I have a file containing a list of numbers separated by commas. I tried different methods of reading data, and this piece of code has worked without issues on different datasets.

Input for example (600 values): https://pastebin.com/AHJ5UpEu

#include <stdio.h>
#include <stdint.h>
#include <malloc.h>
#include <mem.h>

#define READ "r"
#define MAX_LINE_SIZE 4096
#define DATA_DELIMITER ","


unsigned char *readInput(const char *filename, size_t inputs) {
    unsigned char *input = malloc(sizeof(unsigned char) * inputs);
    unsigned char nbr;
    const char *token;
    int i;

    FILE *inputPtr = fopen(filename, READ);
    char line[MAX_LINE_SIZE];

    while (fgets(line, MAX_LINE_SIZE, inputPtr)) {
        nbr = 0;
        for (token = strtok(line, DATA_DELIMITER); token && *token; token = strtok(NULL, ",\n")) {
            input[nbr] = (unsigned char) atoi(token);
            nbr++;
        }
        break;
    }

    fclose(inputPtr);

    if(nbr != inputs){
        printf("Error, did not read all files. Only read %d\n",nbr);
        exit(-1);
    }
    exit(0);
}

int main() {


    unsigned char *d = readInput("../traces/inputs.dat", 600);
    free(d);
    exit(0);
}

Though it only reads the first 88 values. If I change the max-line-size to for example 512, this number is 145. Though the value should - if I understand this correct - be equal to the length of the line, in my case ~2100 characters. So using 4098 shouldn't be an issue.

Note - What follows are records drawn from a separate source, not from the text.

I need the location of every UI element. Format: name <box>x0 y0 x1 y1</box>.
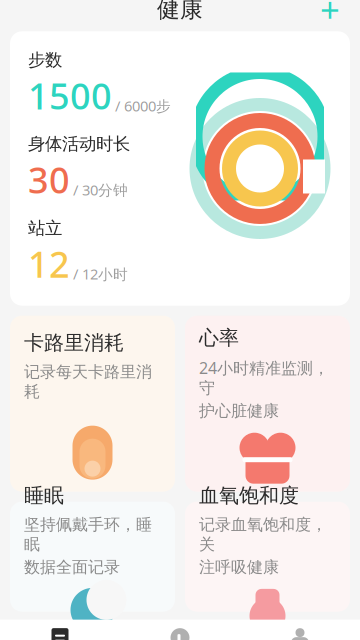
staticText: + <box>320 0 340 32</box>
staticText: 注呼吸健康 <box>199 557 279 577</box>
staticText: 30 <box>28 156 70 204</box>
staticText: 身体活动时长 <box>28 133 130 155</box>
staticText: 血氧饱和度 <box>199 483 299 508</box>
button[interactable]: 睡眠 <box>10 502 175 612</box>
button[interactable]: 血氧饱和度 <box>185 502 350 612</box>
button[interactable]: 我的 <box>240 620 360 640</box>
staticText: 健康 <box>157 0 203 23</box>
staticText: 卡路里消耗 <box>24 331 124 355</box>
staticText: 1500 <box>28 72 112 119</box>
staticText: / 12小时 <box>73 264 128 284</box>
staticText: 记录血氧饱和度，关 <box>199 515 327 554</box>
staticText: 步数 <box>28 49 62 71</box>
button[interactable]: 卡路里消耗 <box>10 316 175 492</box>
staticText: 24小时精准监测，守 <box>199 357 329 398</box>
staticText: 站立 <box>28 218 62 239</box>
staticText: / 30分钟 <box>73 180 128 200</box>
staticText: 护心脏健康 <box>199 401 279 421</box>
button[interactable]: 设备 <box>120 620 240 640</box>
button[interactable]: 健康 <box>0 620 120 640</box>
button[interactable]: Add <box>308 0 352 31</box>
button[interactable]: 心率 <box>185 316 350 492</box>
staticText: / 6000步 <box>115 96 171 116</box>
staticText: 睡眠 <box>24 483 64 508</box>
staticText: 数据全面记录 <box>24 557 120 577</box>
staticText: 坚持佩戴手环，睡眠 <box>24 515 152 554</box>
staticText: 12 <box>28 240 70 288</box>
staticText: 记录每天卡路里消耗 <box>24 362 152 402</box>
staticText: 心率 <box>199 326 239 350</box>
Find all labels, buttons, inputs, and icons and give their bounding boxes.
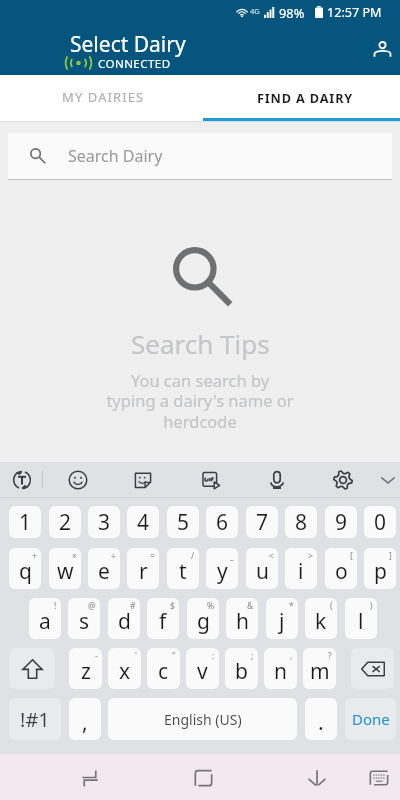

Please do correct me if I'm wrong.

How come I'm not reading all 600 values, but only parts of the data?


Solution

  • nbr is being used like an integer counter but is defined as an unsigned char. A char is one byte, and an unsigned byte has a range of 0 to 255. Incrementing beyond 255 will cause the byte to overflow and return to a value of 0. So, currently, nbr is actually the total number of entries processed mod 256.